Businessman and politico Leo Hindery, who heads the Smart Globalization Initiative at the New America Foundation, suspects the answer is the latter more often than not, even in places like NextSpace and The Satellite that are buzzing with can-do attitude. While he concedes that some people genuinely prefer the freelance lifestyle, Hindery thinks many freelancers are making lemonade from the sour fruits of a damaged economy.
“I promise you that if I walk in and say, ‘On the left side, I want all the people who are doing this because they have to, and I will find you a very entrepreneurial environment at Google if they hire you full-time,’ they will say yes in a heartbeat. It’s the question: are you here by choice, or are you here because your economic foundation has collapsed?”

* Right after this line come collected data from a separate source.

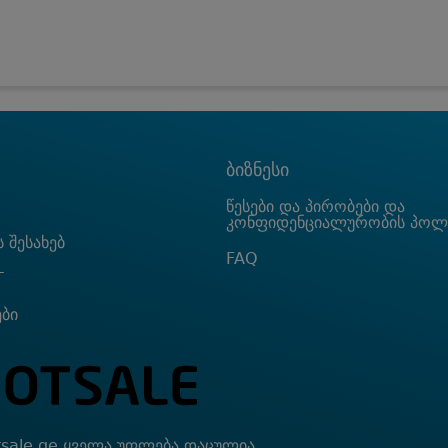
ბიზნესი
წესები და პირობები და
კონფიდენციალურობის პოლ
 შესახებ
FAQ
T
ები
sale.ge ყველა უფლება დაცულია.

Freelancers generally make less money than their employed counterparts, Hindery says, and they are likely to be among either the nation’s 50 million uninsured or the 50 million underinsured, meaning they’re gambling on their health. If they lose, we pay. That puts them squarely at the center of the health care debate.
Finally, he says, many freelancers land in a category of worker classified by the Bureau of Labor Statistics as “part-time of necessity.” This group, 9 million strong, includes people who have part-time work but want a full-time position and—the health care issue again—the attendant benefits.
But this group is not counted among the nation’s 15 million unemployed. If they were—and if several other categories like unemployed youth were counted as well—the country’s unemployment figures would double. “It’s a very dark side of the unemployment issue right now,” he says.